Pêche et abricot : des indicateurs pour doser les phytos selon la végétation
Des essais en pêcher et abricotier montrent que des indicateurs, issus notamment des images satellites, peuvent permettre d’adapter la dose de produits phytosanitaires selon l’évolution de la végétation.
Des essais en pêcher et abricotier montrent que des indicateurs, issus notamment des images satellites, peuvent permettre d’adapter la dose de produits phytosanitaires selon l’évolution de la végétation.
De 2023 à 2025, des travaux ont été menés dans le cadre du projet Adopa (adaptation de la dose de produits phytopharmaceutiques en verger de fruits à noyau) sur la possibilité en pêcher et abricotier d’adapter la dose de produits phytosanitaires selon l’évolution de la végétation. Mais avec quels indicateurs de dosage ? « L’expression de la dose en kilo ou litre par hectare est peu adaptée aux cultures en trois dimensions, constate Bertrand Alison, ingénieur d’expérimentation au CTIFL. Elle peut entraîner du surdosage en début de végétation ou sur jeune verger et du sous-dosage sur verger plus développé. »
Des indicateurs de dosage adaptés au haies fruitières
Pour les fruits à pépins, la dose est exprimée depuis 2019 en mètre carré de haie par hectare, avec le LWA (Leaf Wall Area, surface de haie fruitière). « Mais en fruits à noyau, la forme dominante des vergers est le gobelet, qui croît en volume. Le LWA est donc peu adapté », considère l’ingénieur. Une autre possibilité pour adapter la dose à la végétation est de l’exprimer en mètre cube par hectare selon le TRV (Tree Row Volume, volume foliaire), qui peut se calculer par mesure manuelle de la hauteur et de la largeur des arbres.
« Ces mesures toutefois sont complexes et peu précises. Et la représentativité de la parcelle à partir de quelques arbres n’est pas assurée », estime Bertrand Alison. Autre possibilité, l’utilisation d’images satellites au cours de la saison pour mesurer l’activité photosynthétique des végétaux (mesure de réflectance des végétaux) et en déduire leur croissance foliaire. Un indicateur fourni par des plateformes facilement accessibles est notamment le NDVI (Normalized Difference Vegetation Index). Bertrand Alison souligne que « le NDVI est facile à utiliser, même s’il a des limites car il détecte tout ce qui est vert et donc notamment l’enherbement de l’interrang ».

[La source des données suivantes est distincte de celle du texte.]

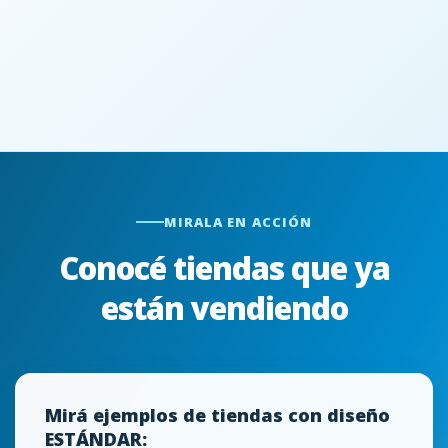
MIRALA EN ACCIÓN
Conocé tiendas que ya
están vendiendo
Mirá ejemplos de tiendas con diseño
ESTÁNDAR: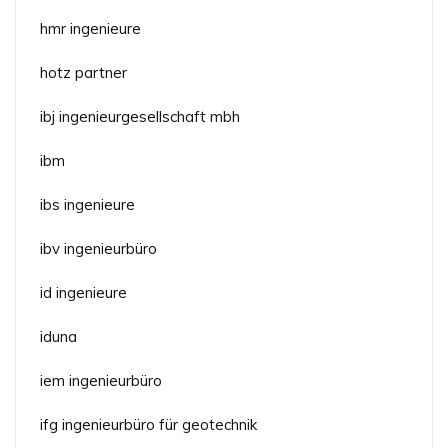
hmr ingenieure
hotz partner
ibj ingenieurgesellschaft mbh
ibm
ibs ingenieure
ibv ingenieurbüro
id ingenieure
iduna
iem ingenieurbüro
ifg ingenieurbüro für geotechnik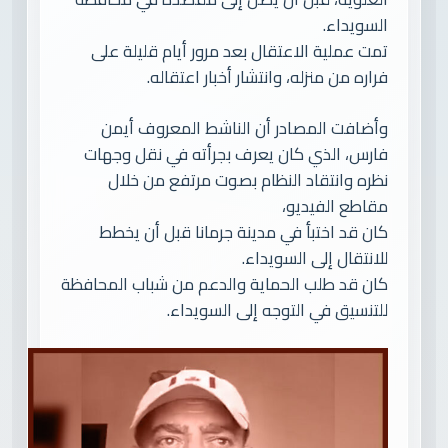
السويداء.
تمت عملية الاعتقال بعد مرور أيام قليلة على
فراره من منزله، وانتشار أخبار اعتقاله.
وأضافت المصادر أن الناشط المعروف أيمن
فارس، الذي كان يعرف بجرأته في نقل وجهات
نظره وانتقاد النظام بصوت مرتفع من خلال
مقاطع الفيديو،
كان قد اختبأ في مدينة جرمانا قبل أن يخطط
للانتقال إلى السويداء.
كان قد طلب الحماية والدعم من شباب المحافظة
للتنسيق في التوجه إلى السويداء.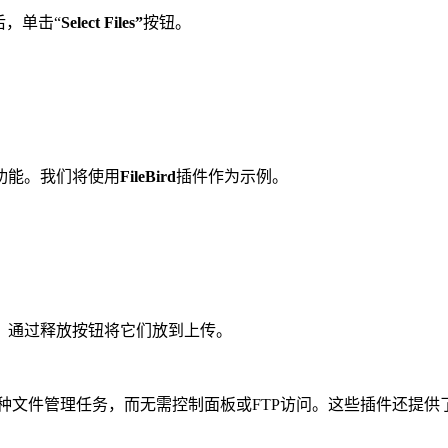
，单击“
Select Files
”
按钮。
功能。我们将使用
FileBird
插件作为示例。
后，通过释放按钮将它们放到上传。
处理各种文件管理任务，而无需控制面板或FTP访问。这些插件还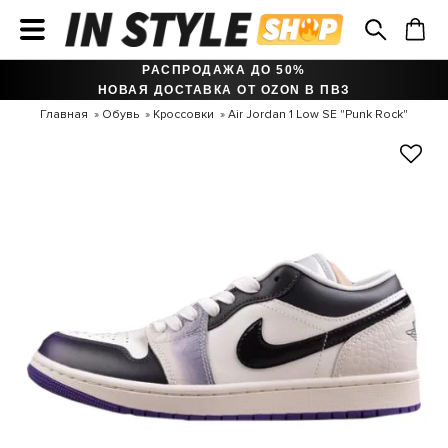
РАСПРОДАЖА ДО 50%
НОВАЯ ДОСТАВКА ОТ OZON В ПВЗ
Главная
Обувь
Кроссовки
Air Jordan 1 Low SE "Punk Rock"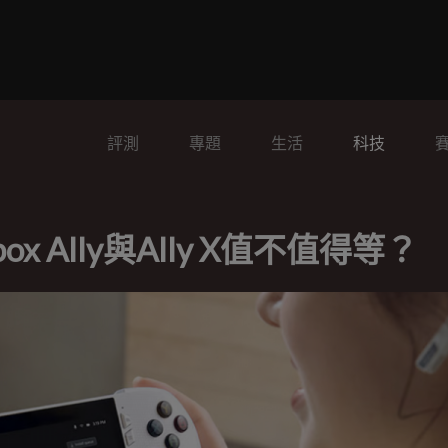
評測
專題
生活
科技
x Ally與Ally X值不值得等？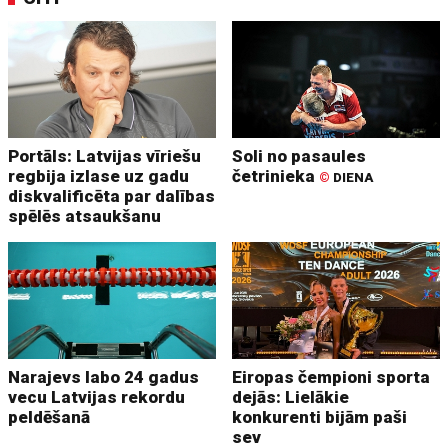
Portāls: Latvijas vīriešu
Soli no pasaules
regbija izlase uz gadu
četrinieka
©
DIENA
diskvalificēta par dalības
spēlēs atsaukšanu
Narajevs labo 24 gadus
Eiropas čempioni sporta
vecu Latvijas rekordu
dejās: Lielākie
peldēšanā
konkurenti bijām paši
sev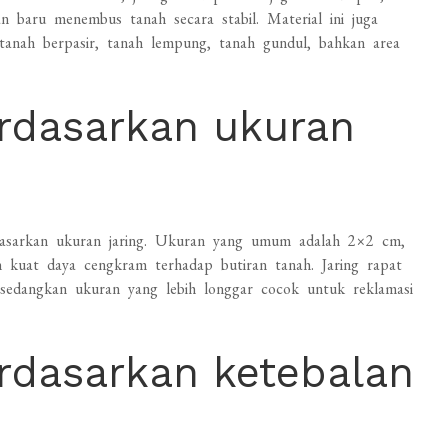
baru menembus tanah secara stabil. Material ini juga
tanah berpasir, tanah lempung, tanah gundul, bahkan area
rdasarkan ukuran
rdasarkan ukuran jaring. Ukuran yang umum adalah 2×2 cm,
 kuat daya cengkram terhadap butiran tanah. Jaring rapat
 sedangkan ukuran yang lebih longgar cocok untuk reklamasi
rdasarkan ketebalan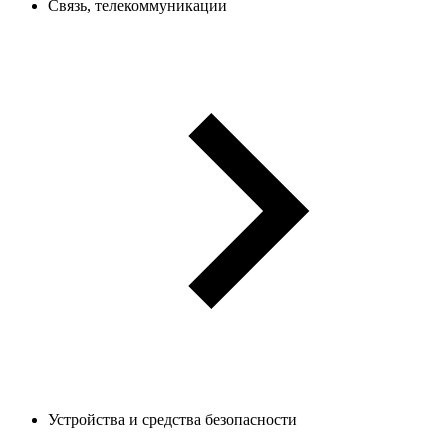
Связь, телекоммуникации
Устройства и средства безопасности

Le NDVI est intéressant à utiliser pour les vergers en gobelet
Des stratégies de réduction de dose avec ces indicateurs ont été testées par la station d’expérimentation SudExpé, en vergers de pêcher et abricotier conduits en haie fruitière ou en gobelet, avec différents atomiseurs (turbine axiale pour les gobelets, turbine tangentielle en haie fruitière). En 2023, l’adaptation de dose s’est faite avec le LWA pour les haies et le TRV pour les gobelets. « Il y a eu plus de problèmes sanitaires et une baisse de rendement de 29 % en gobelet et 21 % en haie fruitière, pour respectivement une baisse d’IFT de 39 % et 52 % », rapporte Bertrand Alison. En 2024 et 2025, la stratégie a été réajustée. En gobelet, l’adaptation de dose s’est faite avec le NDVI.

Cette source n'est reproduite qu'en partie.